Task objective
Without the pictures, retype each line below exactly as it stands.

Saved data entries
..........

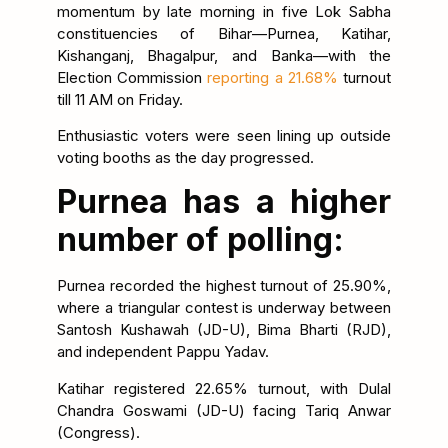
momentum by late morning in five Lok Sabha
constituencies of Bihar—Purnea, Katihar,
Kishanganj, Bhagalpur, and Banka—with the
Election Commission
reporting a 21.68%
turnout
till 11 AM on Friday.
Enthusiastic voters were seen lining up outside
voting booths as the day progressed.
Purnea has a higher
number of polling:
Purnea recorded the highest turnout of 25.90%,
where a triangular contest is underway between
Santosh Kushawah (JD-U), Bima Bharti (RJD),
and independent Pappu Yadav.
Katihar registered 22.65% turnout, with Dulal
Chandra Goswami (JD-U) facing Tariq Anwar
(Congress).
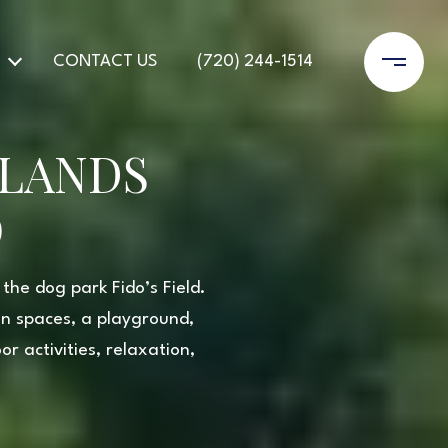
CONTACT US
(720) 244-1514
HLANDS
O
the dog park Fido’s Field.
en spaces, a playground,
r activities, relaxation,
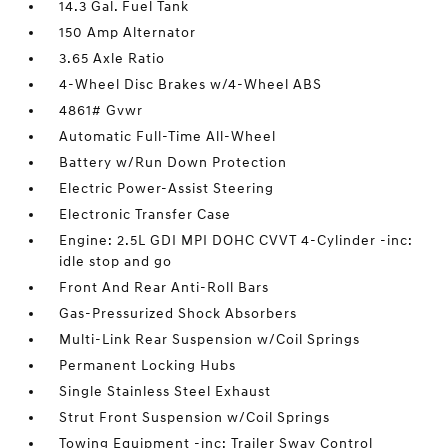
14.3 Gal. Fuel Tank
150 Amp Alternator
3.65 Axle Ratio
4-Wheel Disc Brakes w/4-Wheel ABS
4861# Gvwr
Automatic Full-Time All-Wheel
Battery w/Run Down Protection
Electric Power-Assist Steering
Electronic Transfer Case
Engine: 2.5L GDI MPI DOHC CVVT 4-Cylinder -inc:
idle stop and go
Front And Rear Anti-Roll Bars
Gas-Pressurized Shock Absorbers
Multi-Link Rear Suspension w/Coil Springs
Permanent Locking Hubs
Single Stainless Steel Exhaust
Strut Front Suspension w/Coil Springs
Towing Equipment -inc: Trailer Sway Control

..........

Worked solution
momentum by late morning in five Lok Sabha
constituencies of Bihar—Purnea, Katihar,
Kishanganj, Bhagalpur, and Banka—with the
Election Commission
reporting a 21.68%
turnout
till 11 AM on Friday.
Enthusiastic voters were seen lining up outside
voting booths as the day progressed.
Purnea has a higher
number of polling:
Purnea recorded the highest turnout of 25.90%,
where a triangular contest is underway between
Santosh Kushawah (JD-U), Bima Bharti (RJD),
and independent Pappu Yadav.
Katihar registered 22.65% turnout, with Dulal
Chandra Goswami (JD-U) facing Tariq Anwar
(Congress).
CONTACT US
(720) 244-1514
HLANDS
O
the dog park Fido’s Field.
en spaces, a playground,
r activities, relaxation,
14.3 Gal. Fuel Tank
150 Amp Alternator
3.65 Axle Ratio
4-Wheel Disc Brakes w/4-Wheel ABS
4861# Gvwr
Automatic Full-Time All-Wheel
Battery w/Run Down Protection
Electric Power-Assist Steering
Electronic Transfer Case
Engine: 2.5L GDI MPI DOHC CVVT 4-Cylinder -inc:
idle stop and go
Front And Rear Anti-Roll Bars
Gas-Pressurized Shock Absorbers
Multi-Link Rear Suspension w/Coil Springs
Permanent Locking Hubs
Single Stainless Steel Exhaust
Strut Front Suspension w/Coil Springs
Towing Equipment -inc: Trailer Sway Control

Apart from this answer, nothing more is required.